A nurse is caring for a client who has hemophilia A and hemarthrosis of the left knee. Which of the following actions should the nurse take?
a. administer low dose aspiring
b. apply heat to the knee
c. prepare for autologous blood transfusion
d. obtain a stool specimen
D is correct: The nurse should obtain a stool specimen, as the client is at risk for bleeding in the gastrointestinal track. The stool specimen would show presence of blood.
a is incorrect: It is not appropriate for the nurse to administer aspirin to a client who has hemophilia. Aspirin, NSAIDS, and some herbal products should be avoided, as they increase the risk of bleeding.
b is incorrect: It is not appropriate for the nurse to apply heat to the affected extremity, as this this may increase the bleeding in the joint.

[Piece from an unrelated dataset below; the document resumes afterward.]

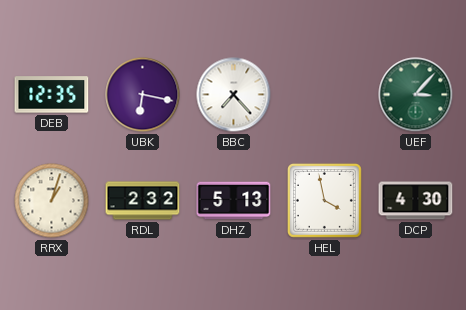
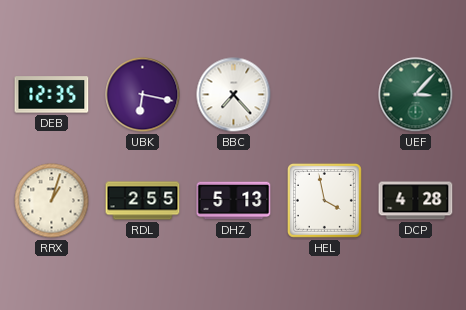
RDL: 2:32 -> 2:55
DCP: 4:30 -> 4:28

c is incorrect: An autologous transfusion would involve transfusing the client’s own blood. As the client is deficient in clotting factors, this would not be of benefit. Products that are given to clients who have hemophilia include clotting factors, fresh-frozen plasma, and possibly whole blood.

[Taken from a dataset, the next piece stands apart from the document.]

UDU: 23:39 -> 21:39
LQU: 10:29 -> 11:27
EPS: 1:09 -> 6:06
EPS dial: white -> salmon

A nurse is caring for a client who requires a med that is packaged in a single dose glass ampule. Which of the following techniques should the nurse use when opening the glass ampule?

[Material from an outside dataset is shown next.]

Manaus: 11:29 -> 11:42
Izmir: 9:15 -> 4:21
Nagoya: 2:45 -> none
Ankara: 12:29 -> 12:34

Tap the top of the ampule, place a sterile gauze pad around the ampule neck, and break off the top by bending it toward the body
The nurse should tap the top of the ampule, place a sterile gauze pad around the ampule neck, and break off the top by bending it toward the body. The sterile gauze prevents broken glass coming in contact with the fingers, and bending the ampule top toward the body allows glass fragments to spray away from the nurse.
The nurse is preparing a med for a client and observes the date of expiration on the vial occurred 2 months ago. Which of the following actions should the nurse take?
Return the medication to the pharmacy.
The nurse should return the med to pharmacy. Law requires that all medication include an expiration date.
A nurse is providing teaching to a client who has a new prescription for hydroxychloroquine to treat mild manifestations of rheumatoid arthritis. Which of the following info should the nurse include in the teaching?
a. this medication should be taken bw meals
b. this med can turn skin an orange color
c. wear sunglasses when out in bright sunshine
d. avoid crushing the medication
C is correct: The nurse should instruct the client to wear sunglasses to decrease photophobia when taking hydroxychloroquine. Clients should have an ophthalmologic examination before treatment because the medication can cause retinopathy.
A is incorrect: The nurse should instruct the client to take the hydroxychloroquine with food or milk.
B is incorrect: The nurse should instruct the client that hydroxychloroquine can cause a blue-black discoloration of the skin and may turn urine a rust or brown color.
D is incorrect: The nurse should instruct the client that hydroxychloroquine can be crushed and mixed with food or fluids.